- Abbreviation: RCWP (English) РКРП (Russian)
- Leader: Viktor Anpilov Viktor Tyulkin
- Founded: November 23, 1991
- Dissolved: October 27, 2001
- Preceded by: Marxist Platform of the CPSU Movement of the Communist Initiative
- Succeeded by: Russian Communist Workers' Party of the Communist Party of the Soviet Union
- Headquarters: Saint Petersburg, Russia
- Newspaper: Trudovaya Rossiya Sovetskiy Soyuz
- Youth wing: Revolutionary Communist Youth League (Bolshevik)
- Ideology: Communism Marxism–Leninism Stalinism Anti-revisionism
- Political position: Far-left
- National affiliation: National Salvation Front (1992-1993)
- International affiliation: IMCWP ICS
- Colours: Red
- Slogan: "Workers of the world, unite!" (Russian: "Пролетарии всех стран, соединяйтесь!")
- Anthem: "The Internationale"

Party flag

Website
- ркрп.рус

= Russian Communist Workers Party =

The Russian Communist Workers' Party (in Russian: Российская Коммунистическая Рабочая Партия; transcription: Rossiyskaya Kommunisticheskaya Rabochaya Partiya or RKRP) was a communist party in Russia. It was established in November 1991 with the aim of resurrecting socialism and the Soviet Union.

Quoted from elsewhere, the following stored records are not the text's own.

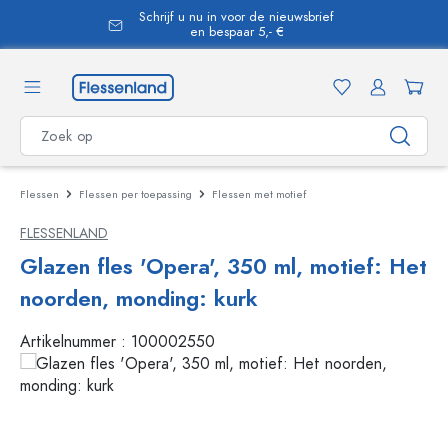
Schrijf u nu in voor de nieuwsbrief
hoofdinhoud
en bespaar 5,- €
Flessen
Flessen per toepassing
Flessen met motief
FLESSENLAND
Glazen fles 'Opera', 350 ml, motief: Het
noorden, monding: kurk
Artikelnummer :
100002550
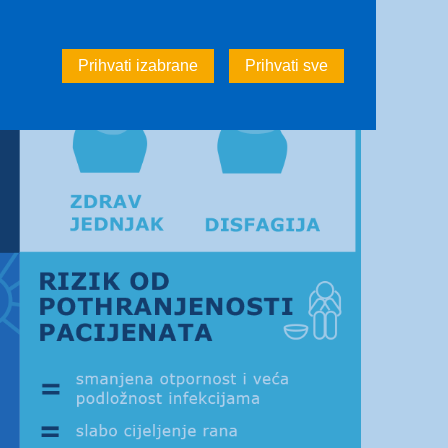
Prihvati izabrane
Prihvati sve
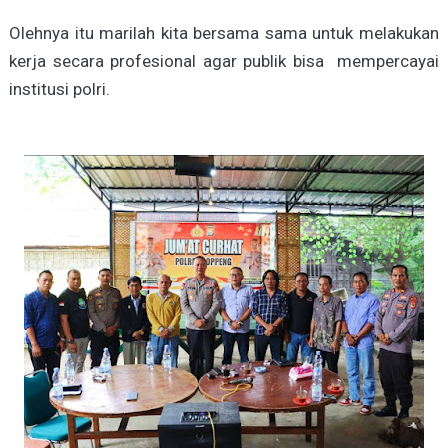
Olehnya itu marilah kita bersama sama untuk melakukan
kerja secara profesional agar publik bisa mempercayai
institusi polri.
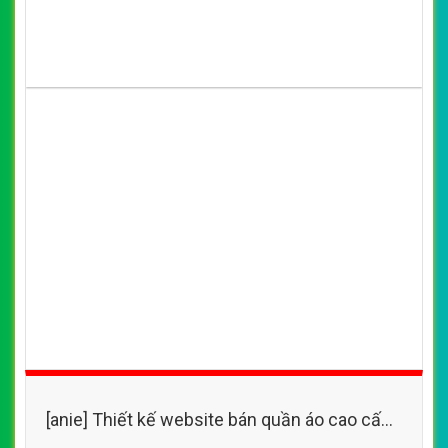
[anie] Thiết kế website bán quần áo phụ kiện
thời trang với nhiều mẫu mã bắt mắt
By: VietWebGroup.Vn
Lượt xem: 20200
VietWeb chuyên thiết kế website bán quần áo phụ kiện
thời trang với nhiều mẫu mã bắt mắt của Zanado,
chuyên nghiệp, uy tín, chất lượng, giá rẻ tại Hà Nội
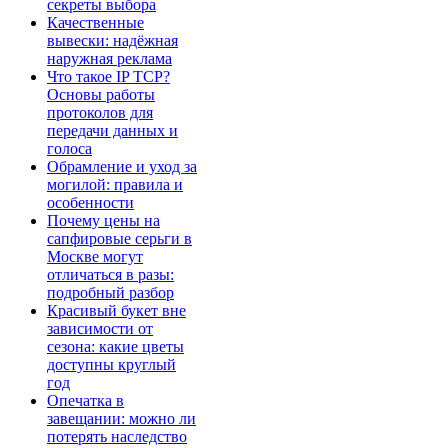
секреты выбора
Качественные
вывески: надёжная
наружная реклама
Что такое IP TCP?
Основы работы
протоколов для
передачи данных и
голоса
Обрамление и уход за
могилой: правила и
особенности
Почему цены на
сапфировые серьги в
Москве могут
отличаться в разы:
подробный разбор
Красивый букет вне
зависимости от
сезона: какие цветы
доступны круглый
год
Опечатка в
завещании: можно ли
потерять наследство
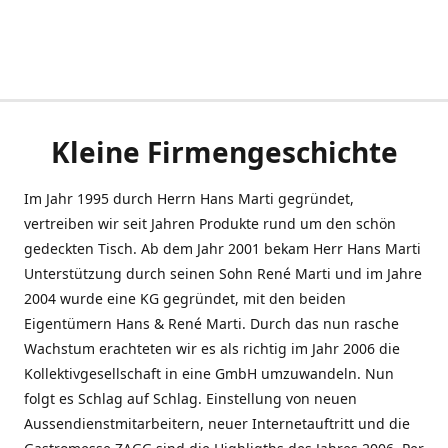
Kleine Firmengeschichte
Im Jahr 1995 durch Herrn Hans Marti gegründet,
vertreiben wir seit Jahren Produkte rund um den schön
gedeckten Tisch. Ab dem Jahr 2001 bekam Herr Hans Marti
Unterstützung durch seinen Sohn René Marti und im Jahre
2004 wurde eine KG gegründet, mit den beiden
Eigentümern Hans & René Marti. Durch das nun rasche
Wachstum erachteten wir es als richtig im Jahr 2006 die
Kollektivgesellschaft in eine GmbH umzuwandeln. Nun
folgt es Schlag auf Schlag. Einstellung von neuen
Aussendienstmitarbeitern, neuer Internetauftritt und die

It published a newspaper called Trudovaya Rossiya (Трудовая Россия; Working People's Russia) and the journal Sovetskiy Soyuz (Советский Союз; Soviet Union).

== History ==
The party was established on 23 November 1991 by members of the anti-revisionist platform of the Communist Party of the Soviet Union (CPSU) and the Communist Party of the Russian Soviet Federative Socialist Republic (CP RSFSR), both of which were banned following the failed 1991 Soviet coup d'état attempt against Mikhail Gorbachev.

In 1992 the party joined the National Salvation Front and its members took part in the clashes against forces loyal to Russian president Boris Yeltsin during the 1993 Russian constitutional crisis.

In February 1993, it was one of a number of Bolshevik groups invited to a conference at which the Communist Party of the Russian Federation (KPRF) was established. However, RKRP leader Viktor Anpilov joined with All-Union Communist Party Bolsheviks leader Nina Andreyeva in rejecting the KPRF as reformist and refused to join the new movement. Despite Anpilov's stance, much of the party's membership, including the entirety of the organisation in RKRP stronghold Kemerovo, defected to the KPRF soon after its establishment. The party was one of a number of groups barred from taking part in the 1993 Duma elections because they were linked, or perceived to be linked, to the October insurgency of that same year.

In October 2001, it merged with the Russian Party of Communists to form the Russian Communist Workers' Party – Revolutionary Party of Communists.